Which is fine.Of course it’s fine. It’s just... different, that’s all.
My phone pings, saving me from the world’s saddest pity party. For about three seconds.
Douglas
Mate, disaster. Rosie’s just projectile vomited all over the living room. My folks were meant to be watching the twins tonight but I can’t risk them getting whatever this is. Sorry. Rain check?
A flicker of disappointment hits—daft, considering it’s only a pint—but I brush it off and shoot him a message back.
Struan
No worries. Hope she feels better soon and you and Logan avoid it
Douglas
Cheers. Though Logan’s already complaining that his tummy hurts so not looking likely...
Poor bastard. Douglas’s situation is almost the complete opposite of mine. While Sophie and I have found a decent rhythm, Douglas is basically raising the twins solo. Their mum, Leah, pops back every few months, plays happy families for a week or two, then buggers off again. No warning, no explanation. Just gone. The twins are too young to understand why she comes and goes, and Douglas is left picking up the pieces every time.
The man’s knackered, but at least he gets those wee moments every day—bedtime hugs, morning chaos, all that stuff.
Not that I’m complaining. Nah, my setup’s grand.
Mostly.
Christ, if anyone could hear the monologue in my head tonight, they’d be laughing their arses off. I’m meant to be Mr Laid-Back, not... whatever this is.
I glance around the pub. The table nearest the window has a family of five, the youngest maybe Lily’s age. She’s carefully colouring on the paper place mat while her siblings squabble about something. At another table a grandfather is helping a wee boy cut up his fish while the grandmother wipes ketchup off a girl’s chin.
Christ, this place is crawling with kids tonight. Not exactly the vibe I’m after.
I drain my pint and eye the specials board. Slow-cooked lamb shank. Pan-seared sea bass. Venison burger. All sound good, but the thought of sitting here by myself, surrounded by families while I eat dinner alone...
No. Not tonight.
Through the window, I see the sky is still bright enough—September evenings holding onto their light. The waves are decent. Not huge, but enough to get the blood pumping. And the wind’s dropped since this afternoon.
Only one thing for it, then.
I stand and head for the door. A ten-minute drive, and then I can be out on the water.
“Heading off already, Struan?” Alan calls from behind the bar.
“Aye,” I say with a grin. “Waves are calling. Be rude not to.”
“At this time? You’re mental.”
“Wouldn’t be the first time I’ve been called that.”
I push through the door and into the evening air.

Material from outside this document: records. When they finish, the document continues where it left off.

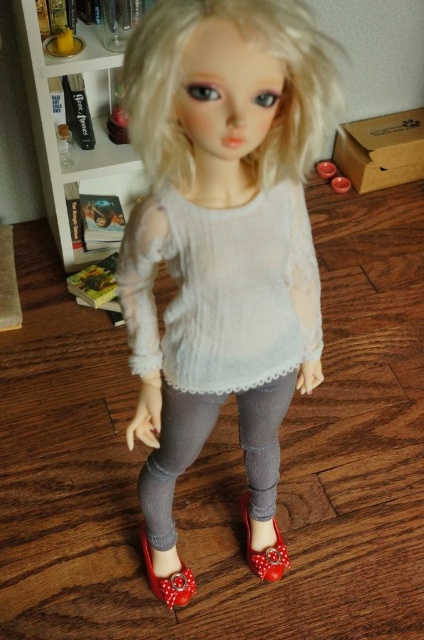 Question: Is matte gray leggings at center wider than blondehair at center?

Choices:
 (A) yes
 (B) no

Answer: (A)

Question: Which point appears farthest from the camera in this image?

Choices:
 (A) (275, 529)
 (B) (147, 163)
 (C) (189, 449)
 (D) (164, 592)

Answer: (A)

Question: Is matte gray leggings at center bigger than shiny red sandal at lower center?

Choices:
 (A) no
 (B) yes

Answer: (B)

Question: Does blondehair at center appear under shiny red fabric shoe at lower center?

Choices:
 (A) no
 (B) yes

Answer: (A)

Question: Which object is closer to the camera taking this photo?

Choices:
 (A) light gray knitted sweater at center
 (B) shiny red fabric shoe at lower center
 (C) matte gray leggings at center

Answer: (C)

Question: Estimate the real-world distances between objects in this image. Which object is closer to the blondehair at center?

Choices:
 (A) shiny red fabric shoe at lower center
 (B) shiny red sandal at lower center
 (C) light gray knitted sweater at center
 (D) matte gray leggings at center

Answer: (C) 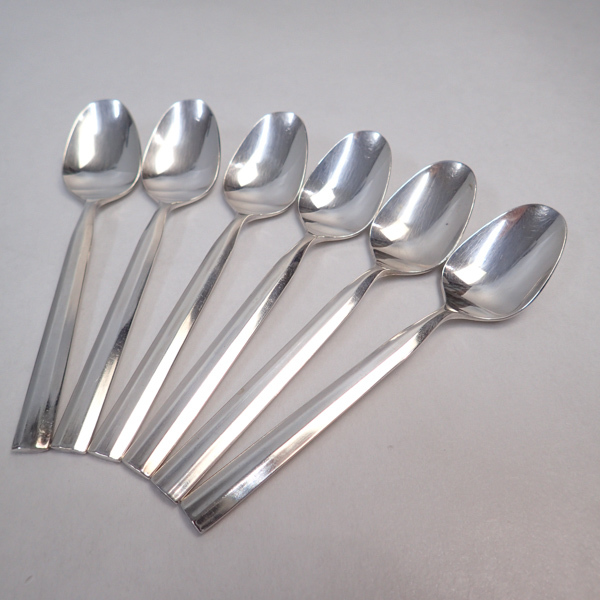 You are a GUI agent. You are given a task and a screenshot of the screen. Output one action in this format:
    pyautogui.click(x=<x>, y=<y>)
    Task: Click on the spoon handles
    Image resolution: width=600 pixels, height=600 pixels.
    Given the screenshot: What is the action you would take?
    pyautogui.click(x=49, y=366), pyautogui.click(x=93, y=396), pyautogui.click(x=124, y=410), pyautogui.click(x=154, y=446), pyautogui.click(x=179, y=477), pyautogui.click(x=207, y=504) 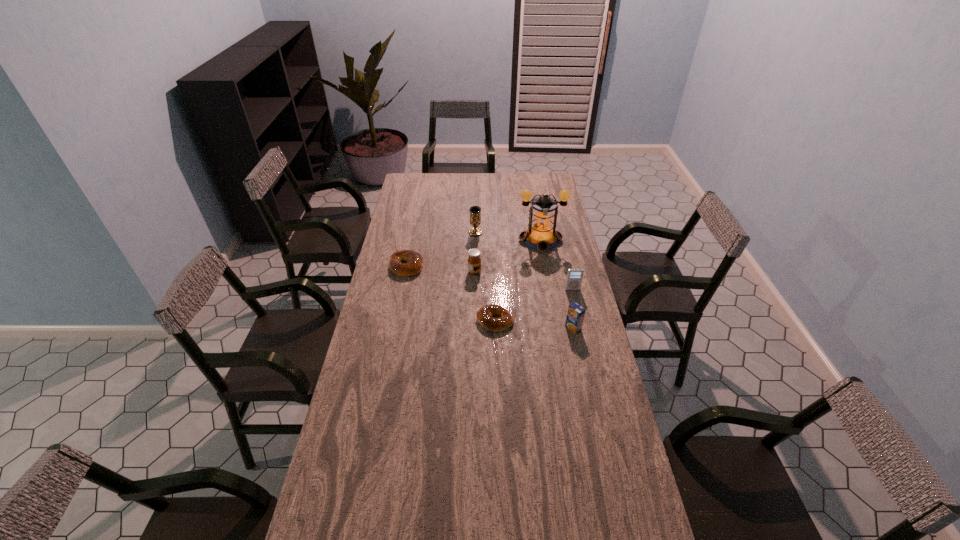 The height and width of the screenshot is (540, 960). Identify the location of free space located on the left of the shortest object. (409, 321).

At what (x,y) coordinates should I click in order to perform the action: click on vacant space located 0.240m on the front-facing side of the lantern. Please return your answer as a coordinate pair (x, y). Image resolution: width=960 pixels, height=540 pixels. Looking at the image, I should click on (549, 288).

This screenshot has height=540, width=960. Identify the location of vacant space located 0.220m on the left of the second tallest object. (424, 233).

Identify the location of vacant space situated on the front-facing side of the honey. The height and width of the screenshot is (540, 960). click(x=548, y=272).

Where is `blank area located on the front-facing side of the iPod`? blank area located on the front-facing side of the iPod is located at coordinates (579, 318).

The width and height of the screenshot is (960, 540). Identify the location of vacant space located 0.150m on the left of the orange_juice. (527, 328).

Find the location of `object located in the left edge section of the desktop`. object located in the left edge section of the desktop is located at coordinates (414, 260).

Identify the location of lantern located at the right edge. The height and width of the screenshot is (540, 960). (541, 235).

At what (x,y) coordinates should I click in order to perform the action: click on iPod located at the right edge. Please return your answer as a coordinate pair (x, y). The width and height of the screenshot is (960, 540). Looking at the image, I should click on (574, 276).

The height and width of the screenshot is (540, 960). What are the coordinates of `orange_juice that is at the right edge` in the screenshot? It's located at (575, 315). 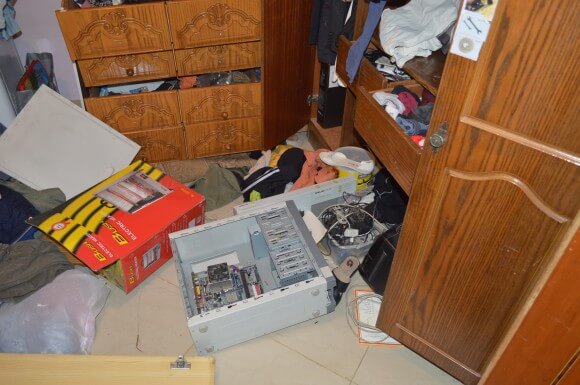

Sometimes the only way to clear your head is to throw yourself at something that demands every bit of your attention. And the Atlantic? That definitely qualifies.
The sun’s sliding towards the horizon by the time I reach the cove, painting the sea bronze and copper. I love this quiet sandy stretch. Here it’s just me and the Atlantic having it out.
The first duck dive shocks the air from my lungs, September water cold enough to make my teeth ache. Salt stings my eyes, my hands numb for a moment before the burn kicks in. But that’s what I need, something sharp enough to cut through all the noise in my head.
I reach the break, and by the third wave, my body remembers what to do. Paddle, pop up, ride. The surfboard hums beneath my feet; spray hits my shins. My shoulders burn, forearms screaming, but it’s the good kind of pain. The kind that reminds you you’re alive.